Итак. Salut, mon vieux. Как, черт побери, ты поживаешь? Мы не видались почти год, и есть что рассказать. Я пишу по-свински редко (признаться, это вообще было первое письмо), но пойми и меня – стараюсь не отрывать настоящего рабочего от настоящей работы. Я уже три месяца в Ленинграде, поступил на вечерний филфак, работаю, ты не поверишь, в конторе по учету жилплощади и получаю паек второй категории, не хухры-мухры. Здесь есть литературные и иные кружки (скромность, таинственность, лояльность, подумал Даня), есть и небезынтересные люди, а недавно я познакомился с самым интересным существом, которое видел до сей поры. Невозможно тебе описать, что это такое. Это девушка без всяких занятий, но с исключительными способностями. Ни на одной должности она не может удержаться, потому что, по совести, должностей, на которых были бы нужны люди вроде нее, не существует в природе. Я даже не сказал бы, что это красавица, потому что никто не скажет об огне «красивый». Это слишком слабо и вдобавок неверно. У нее неправильное лицо, неправильные манеры и неправильные танцы. Вчера я впервые увидел, как она танцует, и до сих пор не могу опомниться. Это либо новое слово в искусстве вообще, либо очень старое слово, совершенно забытое, из тех времен, когда танец был еще способом рассказывать историю, а не просто демонстрацией классических фигур. Каждую такую миниатюру она проживает и, думаю, импровизирует. Куда может пойти такой человек в наше время – не представляю. Кажется, я впервые в жизни столкнулся с чем-то еще более неуместным, чем я, – но, в отличие от меня, она этой неуместности совершенно не сознает и вообще в таких категориях не думает. Мысль у нее скачет. Она не похожа ни на кого. Нос у нее великоват, она чересчур смугла, брови очень густые, лицо узкое, плечи тоже. Почему-то меня умиляют в ней даже эти недостатки, и, может быть, я, сам такой неправильный – и в душе понимающий, что именно так и надо, – могу полюбить только неправильного человека. Классическая красота всегда меня отталкивала, и я не понимал, что в ней находят. Ведь любить можно только то, что немного уязвлено. А она вдобавок совсем не сознает этого. Речь у нее странная, с вкраплениями всяческой бузы и шамовки, но ее голосом все эти слова звучат ничуть не странней, чем какое-нибудь «передайте варенье», а точней, у нее все звучит странно, как у говорящей птицы, еще не привыкшей говорить. Ей все казалось, что она может выразиться гораздо яснее жестом или клекотом, а тут вдруг какие-то слова.

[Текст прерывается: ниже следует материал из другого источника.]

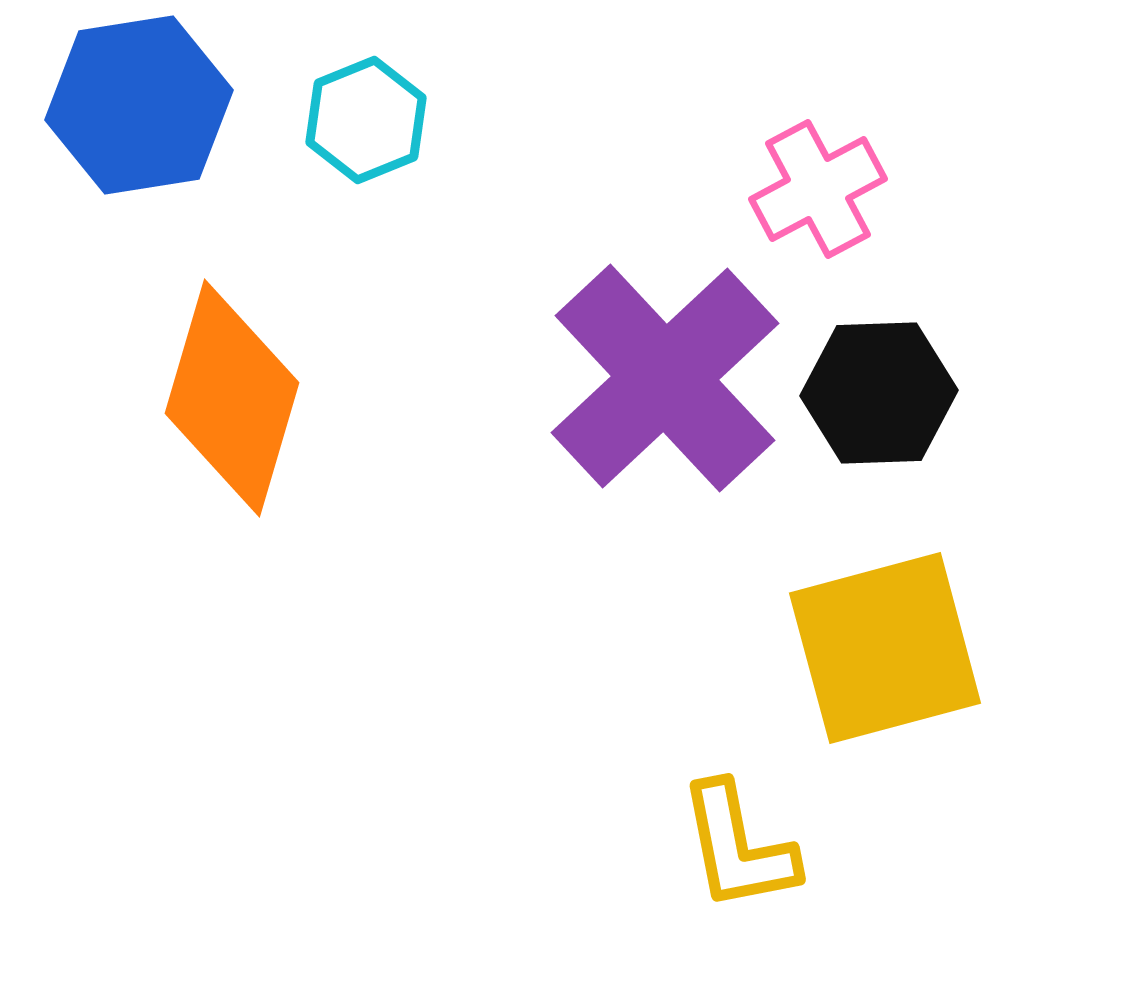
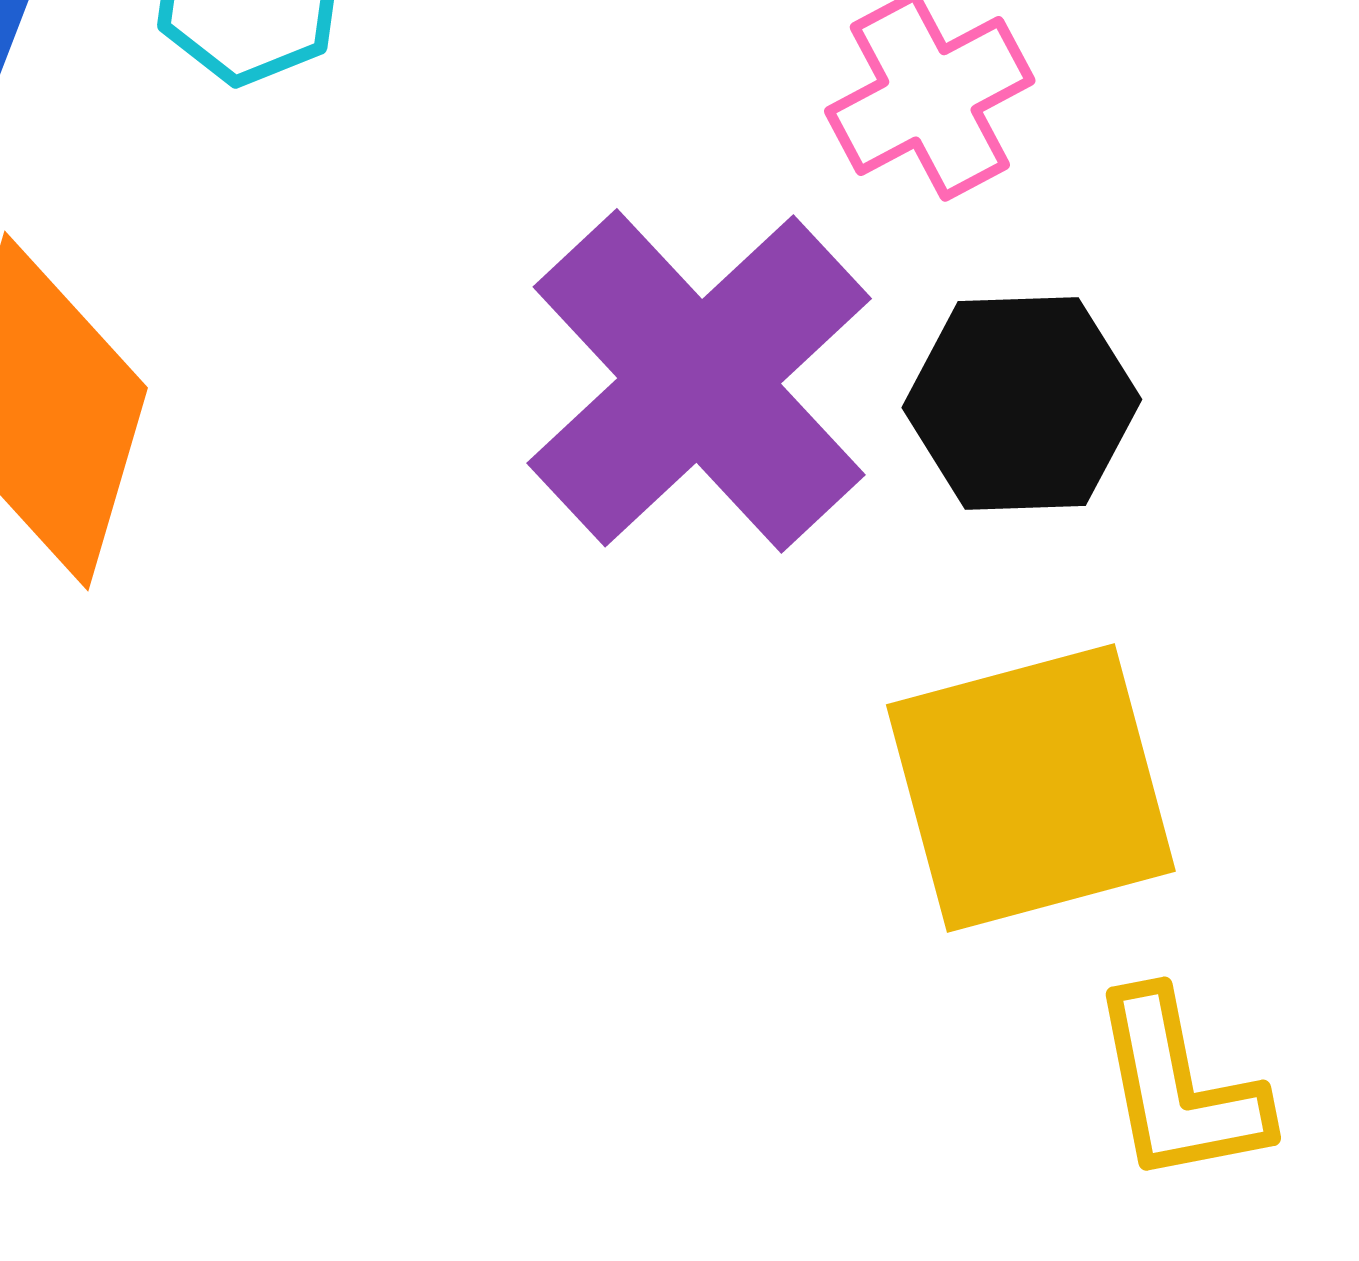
yellow L-shape: (738, 847) -> (1179, 1088), moved

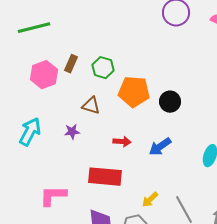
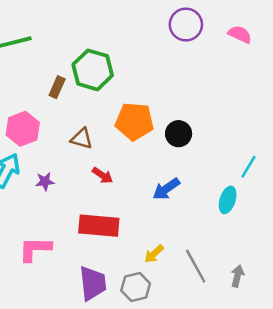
green hexagon: (103, 68) -> (93, 70), moved, size x1.5
pink hexagon: (44, 75) -> (23, 129), moved
purple star: (72, 132) -> (45, 182), moved
red arrow: (122, 142) -> (102, 175), moved, turned 30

Откуда она взялась и что с ней будет – понятия не имею. Черт знает, как сохраняется в людях эта странность (он чувствовал перебор с чертями, но от смущения не решался заговорить просто). Наверное, надо в самом деле считать одного себя правым, а всех выродками. Она позволяет очень многое, но чувствуется, что это пока не от любви, а именно от дикости, это память о временах, когда так делали все и это было в порядке вещей. Мы с ней гуляли сегодня на островах – помнишь острова? Они очень изменились, на Елагином хотят сделать парк отдыха, но дворец сейчас запущен и вместо луга сплошное болото. Она казалась мне частью всего этого пейзажа, одновременно болотистого и классического, и вся она как напоминание о забытой, разрушенной культуре, от которой, может быть, остались сегодня только сапожники вроде айсоров или прачечники вроде китайцев. Что я пишу и зачем? Ведь представить ее все равно невозможно. На такой девушке нельзя даже жениться, потому что непонятно, кем надо быть, чтобы удержать ее рядом. Будь я проклят, если что-нибудь понимаю. Работу свою над ритмом я забросил, но теперь, наверное, возобновлю, потому что она и есть ритм, и только через музыку можно ее понять, хотя танцевать она способна под любую музыку, ей это так же безразлично, как выбор еды или слов. Боюсь, что и выбор спутника для нее дело случайное. Как бы я этого не хотел, как бы я хотел так – сам! Мы любим тех, кем хотим быть, и больше того – тех, кем быть никогда не сможем. Есть другие, те, кто во всех видит и любит только себя, но я таких людей никогда не пойму. Ты, например, такой. Могу тебе написать это радостно и прямо, поскольку все равно никогда не отправлю этого письма. Ты дурак, Григорий. Спокойной ночи.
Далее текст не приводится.